Kalman filtering method is the SOH evaluation method based on battery model.Lithium battery model is a dynamic system, and Changing Pattern is non-linear.In step s3, Kalman filtering method specific implementation is: variable SOH being regarded as this dynamic system, by the structure of battery model, draws state equation and the observation equation of battery model, finally draws SOH according to Kalman filter theory.Kalman filtering method precision is high, and the impact by initial error is minimum, and antijamming capability is strong.The weak point of Kalman filtering method is, its SOH estimation precision depends on the precision of Li-ion battery model, and battery model is the core of algorithm accurately.Lithium battery model is the system of a dynamic change, and building process is complicated, and the method needs a large amount of computings simultaneously, and difficulty is larger.

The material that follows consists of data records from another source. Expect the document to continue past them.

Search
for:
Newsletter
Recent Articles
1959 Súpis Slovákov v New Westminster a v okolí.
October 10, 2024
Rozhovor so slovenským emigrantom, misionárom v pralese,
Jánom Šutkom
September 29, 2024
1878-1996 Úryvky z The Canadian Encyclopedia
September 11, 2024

In step s3, internal resistance method estimates SOH by the relation set up between internal resistance and SOH.Internal resistance is an amount that can reflect cell health state, and when battery dispatches from the factory, internal resistance value is in a desirable scope, and along with the working time of a Battery pack extends, the internal resistance value having percentage of batteries increases, and the Trend value of increase and relation can diagnose SOH.

In step s3, historical data revised law sums up a calculating SOH Modulus Model according to front SOH result of testing several times, and each analytical calculation SOH with reference to this Modulus Model, will calibrate this with reference to Modulus Model under given conditions later.With this model for foundation, battery, when state changes, can estimate SOH more exactly, can improve algorithm and have same precision to different electric battery.Historical data revised law can according to the present SOH of the parameter diagnosises such as the voltage limit of historical record, capacity limit value, SOH ultimate value, to reduce error.Historical data revised law can adapt to different electric battery, improves precision.

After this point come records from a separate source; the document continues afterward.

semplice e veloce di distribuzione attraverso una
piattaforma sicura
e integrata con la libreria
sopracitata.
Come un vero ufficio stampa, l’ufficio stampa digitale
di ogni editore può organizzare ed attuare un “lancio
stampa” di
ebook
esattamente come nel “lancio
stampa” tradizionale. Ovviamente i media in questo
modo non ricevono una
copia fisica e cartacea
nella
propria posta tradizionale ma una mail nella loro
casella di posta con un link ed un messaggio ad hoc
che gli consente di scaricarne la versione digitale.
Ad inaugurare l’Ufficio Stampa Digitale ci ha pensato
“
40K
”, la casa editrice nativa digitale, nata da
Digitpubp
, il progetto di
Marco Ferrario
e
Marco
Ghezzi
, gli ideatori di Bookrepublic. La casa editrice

More than state only with embodiment to further illustrate technology contents of the present invention so that reader is easier to understand, but does not represent embodiments of the present invention and be only limitted to this, any technology done according to the present invention extends or recreation, all by protection of the present invention.

Claims

1. the battery SOH evaluation method of energy-accumulating power station BMS, is characterized in that, comprise the following steps:

Step S1: system electrification is run;

2. the method for claim 1, is characterized in that, in step s3, open-circuit voltage method specific implementation is: by battery standing a period of time, be in after steady state (SS) until battery open circuit voltage, by comparison open-circuit voltage and SOH mapping table in the past, draw present battery SOH.

3. the method for claim 1, is characterized in that, in step s3, ampere-hour integral method specific implementation is: record battery charging and discharging electric current, and it is obtained to time integral the electricity that battery bleeds off or be filled with in special time period; Charging operating mode state-of-charge equals the initial state-of-charge of battery and adds the ratio being filled with electric capacity and rated capacitance; Electric discharge operating mode battery charge state equals the initial state-of-charge of battery and deducts the ratio bleeding off electric capacity and rated capacitance.

4. the method for claim 1, it is characterized in that, in step s3, Kalman filtering method specific implementation is: variable SOH being regarded as this dynamic system, by the structure of battery model, draw state equation and the observation equation of battery model, finally draw SOH according to Kalman filter theory.

5. the method for claim 1, is characterized in that, in step s3, internal resistance method estimates SOH by the relation set up between internal resistance and SOH.